Real Estate: Kissing the (Hand) That Feeds You

In life, it’s very important to know which side of your bread is buttered. In my real estate career over many years, I’ve had the honor and privilege of representing clients who have bought homes with the financial contributions of their parents, in-laws, other family members or a loan through a financial institution. One common denominator has reigned supreme in each situation:

Those who hold the purse-strings get to call the shots.
 
I’ve seen the young couples with small children who need their parents’ blessing of cash and change their minds about where they buy because “mom doesn’t like the house”. In that case, since it was mom’s money helping to make that next purchase, the kids changed their plan about where they bought so they could be “closer to grandma”. Sounds fair to me.
One young couple I represented planned to buy a home with enough space so the in-laws could stay with them. In this case, the mother-in-law was being very difficult about what the kids were considering buying. I felt compelled to gently remind them that since “mom” isn’t contributing financially, then perhaps they could be more independent about their home purchase.
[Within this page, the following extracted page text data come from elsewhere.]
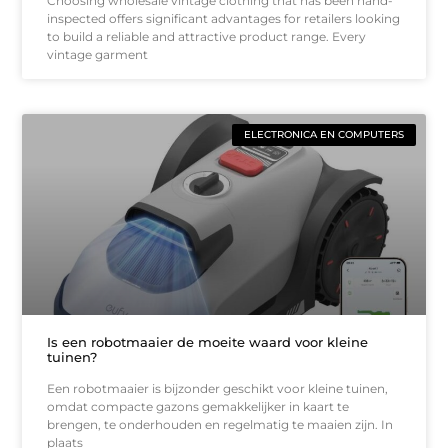
Choosing wholesale vintage clothing that has been hand-
inspected offers significant advantages for retailers looking
to build a reliable and attractive product range. Every
vintage garment
ELECTRONICA EN COMPUTERS
Is een robotmaaier de moeite waard voor kleine
tuinen?
Een robotmaaier is bijzonder geschikt voor kleine tuinen,
omdat compacte gazons gemakkelijker in kaart te
brengen, te onderhouden en regelmatig te maaien zijn. In
plaats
I don’t remember if I actually said what I was thinking — my edit button is broken sometimes. Let’s just say that my business partner/husband Greg backs away from showing property under these circumstances. (He has enough of his own mother-in-law sometimes. Love ya, mom!)
The most common example I see of our Buyer Clients being at the whim of he/she who provides the funds is when they’re relying on a bank of other financial institution to provide a loan for their purchase. Although most of our Buyers have enough of a healthy down payment, they still need to borrow money to be able to buy their home. It may seem odd when the lenders ask for abundant financial documentation or signatures or explanation letters or super-bizarre last-minute conditions. Sometimes I have to remind our Buyer Clients that this is all part of getting a lender to loan ’em many hundreds of thousands of dollars.
They have the money; they make the rules.
Sounds fair, right? Here’s one thing that really irks me when I’m showing property but luckily, this only happens when I’m hosting an Open House at one of our own listings, mainly because we’re selective about who our Buyer Clients are:
Scenario: Teenage kid doesn’t like the house. Complains annoyingly. Whines. Sulks. Pouts. Cops an attitude. Disrespects the adult.
Is this adolescent helping to make the mortgage payment? No.
Is this kid a child-star who’s bringing in the total infusion of cash in order for the purchase to happen? No.
Personally, I’ve gotten better over the years about commenting that whoever makes the house payment gets first pick about who bunks where.
The bottom line is this:
If mom and dad are giving you money to buy that house, you better be home for Christmas!